We look forward to welcoming you in person.

Sincerely,
Sensee John James,​Vice President, 
Kenpo/Kempo LÕ Kahi Association _of _America


----------



## Buka (May 14, 2014)

Sensei Jones,
I am not a Kenpo/Kempo stylist, but Master Parker, Master Pesare and Professor Cerio were huge influences in my Martial arts career. I trained with them on many occasions. First trained with Master Pesare in the early seventies, it was in his school on Branch Ave where I learned how to fight. (I thought I already knew how, but that was not the case as I soon found out.)
My wife and I live outside of Boston but are relocating across the country sometime before years end. If we are still in this area in October I would like to take some of the seminars offered. Will they be open to non Kenpo/Kempo artists?
I would love to attend the dinner, but with such a limited number of seats available I couldn't, in good conscience, take a seat from someone who studies Kenpo/Kempo.


----------



## John James (May 14, 2014)

Dear Buka,
Thank you very much for your reply and insight into your Kenpo background. Yes, the seminar is open to all Martial Artists and you are more than welcome to attend the Celebration Dinner that evening. A person with your background, to have experienced so many wonderful Kenpo Masters, more than qualifies you as a Kenpo practitioner. There is no need or reason not to attend. I very much hope to see you there to welcome you.

Thanks again,

Sincerely,
Sensee John  James


----------



## Buka (May 15, 2014)

Thank you, my friend, much appreciated. If we have not relocated by then (50/50 chance) I will be there. I'll keep you posted.


----------



## youngbraveheart (May 20, 2014)

Sounds terrific. If it happened on the West Coast, I'd attend.


----------



## John James (Jun 30, 2014)

Hello Everyone,
I just wanted to give an update that the Celebration Dinner capacity is already 1/4 filled. I predict that this will fill long before the event date. If you're interested in attending, please send in your applicaton to hold your spot. You can find the registration form at www.kenpokempounity.com and click the event banner. Thank you to everyone who has already signed up.

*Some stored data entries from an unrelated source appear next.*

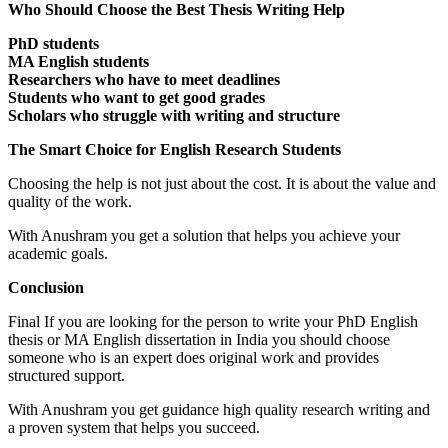
Who Should Choose the Best Thesis Writing Help
PhD students
MA English students
Researchers who have to meet deadlines
Students who want to get good grades
Scholars who struggle with writing and structure
The Smart Choice for English Research Students
Choosing the help is not just about the cost. It is about the value and
quality of the work.
With Anushram you get a solution that helps you achieve your
academic goals.
Conclusion
Final If you are looking for the person to write your PhD English
thesis or MA English dissertation in India you should choose
someone who is an expert does original work and provides
structured support.
With Anushram you get guidance high quality research writing and
a proven system that helps you succeed.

It promises to be a wonderful day to honor and celebrate our Kenpo/Kempo heritage.

Sincerely,
Sensee John James


----------



## John James (Sep 24, 2014)

Hello Everyone,
Thank you very much for everyone who has already sent in their registration forms. If you're still thinking of attending, please mail your form soon, so that it arrives in time to be logged in. There are still a few spots open for the Celebration Dinner that evening. We are very much looking forward to our Honored Guests arrival and to share the experience with our fellow Kenpo/Kempo practitioners of honoring our Kenpo/Kempo Roots. 

Sincerely,
Sensee John James


----------



## John James (Oct 8, 2014)

Hello Everyone,
Thank you very much for everyone who came out to support the Kenpo/Kempo Spirit of Lo Kahi event. It was wonderfully successful with full seminar rooms for each Master teaching. The Celebration Dinner was especially gratifying as it was an opportunity to let the Masters know that their respective roots of GGM CHOW and GGM MITOSE are remembered and appreciated and that the small but loud groups of misguided Kenpo/Kempo practitioners in New England and beyond do not speak for everyone and do not guide our journeys.

Sincerely,
Sensee John James


----------